In the 1:8 Scale Class, Simon Kurzbuch started on pole position after a tight battle in Qualifying with Shepherd team mate Toni Gruber, fellow Swiss driver Silvio Hachler, and Infinity’s young gun Jeffrey Rietveld. Simon led the final away with Gruber initially his pursuer. However, in the early runnings, Gruber had to turn his attention to fending off Hachler behind him, rather than being able to attack Kurzbuch for the lead. The second round of fuel stops saw Hachler finally able to get his ARC past Gruber, but he was now around half a lap behind his countryman. The technical but high-speed Apeldoorn track saw pretty much the whole field taking two full tyre changes – with Kurzbuch choosing to pit early for his first change in order to keep the pressure on the field. With Hachler also pitting for four fresh tyres, about 3 laps later, this moved Gruber through to the lead again. However, once he then pitted for tyres one fuel stop later, the advantage moved back to the Swiss drivers. One of the few drivers to adopt an alternate tyre strategy was John Ermen, who stayed out a long time on his first set, even moving through to lead a lap during the cycle – before he too then pitted.
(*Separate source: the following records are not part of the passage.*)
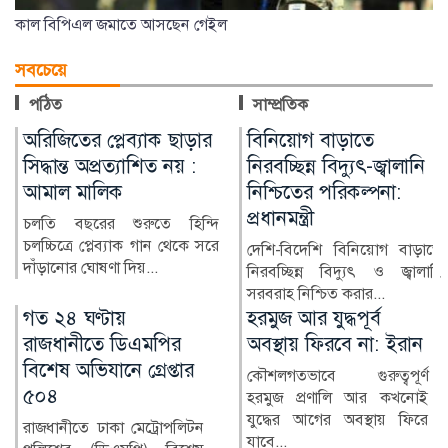
কাল বিপিএল জমাতে আসছেন গেইল
সবচেয়ে
পঠিত
সাম্প্রতিক
বিনিয়োগ বাড়াতে
বন্ধ ছয় সুগার মিলের ব্যয়
নিরবচ্ছিন্ন বিদ্যুৎ-জ্বালানি
শত কোটি টাকা, ধ্বংস
নিশ্চিতের পরিকল্পনা:
হচ্ছে মূল্যবান সম্পদ
প্রধানমন্ত্রী
গাইবান্ধার গোবিন্দগঞ্জ উপজেলার
মহিমাগঞ্জে অবস্থিত রংপুর সুগার
দেশি-বিদেশি বিনিয়োগ বাড়াতে
মিলস এক সময় উত্...
নিরবচ্ছিন্ন বিদ্যুৎ ও জ্বালানি
সরবরাহ নিশ্চিত করার...
হরমুজ আর যুদ্ধপূর্ব
আবারও প্রশ্নফাঁসের
অবস্থায় ফিরবে না: ইরান
অভিযোগে উত্তাল ভারত
কৌশলগতভাবে গুরুত্বপূর্ণ
নিয়োগ পরীক্ষায় অনিয়ম ও
হরমুজ প্রণালি আর কখনোই
প্রশ্নফাঁসের অভিযোগে আবারও
যুদ্ধের আগের অবস্থায় ফিরে
উত্তাল হয়ে উঠেছে ভারত।
যাবে...
ঝাড়খ...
As the race progressed, the gap at the front changed a little each lap, with Hachler running slightly longer on fuel, allowing him to get the gap down to as little as 2.5 seconds at some point. Overall, Kurzbuch remained in control at the front. Behin, a late issue for Gruber took him out of the race and saw him not able to take the reward of the strong pace he had shown until that point. This allowed Rick Vrielijnck up to third place, the Dutch Infinity driver having started seventh on the grid and carefully picked his way through the field and run a solid, consistent race.
In the 1:10 Scale Class, Dominic Greiner led Jilles Groskamp in qualifying, and these two drivers opened up an early gap on the field as the field got underway. Groskamp kept his Infinity within one second of the Capricorn of the race leader during the early stage of the race and looked to apply pressure to the former World Champion. In the first fuel stops, Groskamp suffered a slight body tuck, with the shell being caught up on the side body post. He was able to continue at a similar pace and chose to wait until the next fuel stop to fix the problem. That second fuel stop, including the fix to the bodyshell, cost the Dutchman around 4 seconds to Greiner, allowing the German a little bit of space at the front. The two drivers continued to match lap times, meaning that despite his slight advantage, Greiner couldn’t let up for risk of putting Groskamp within striking distance.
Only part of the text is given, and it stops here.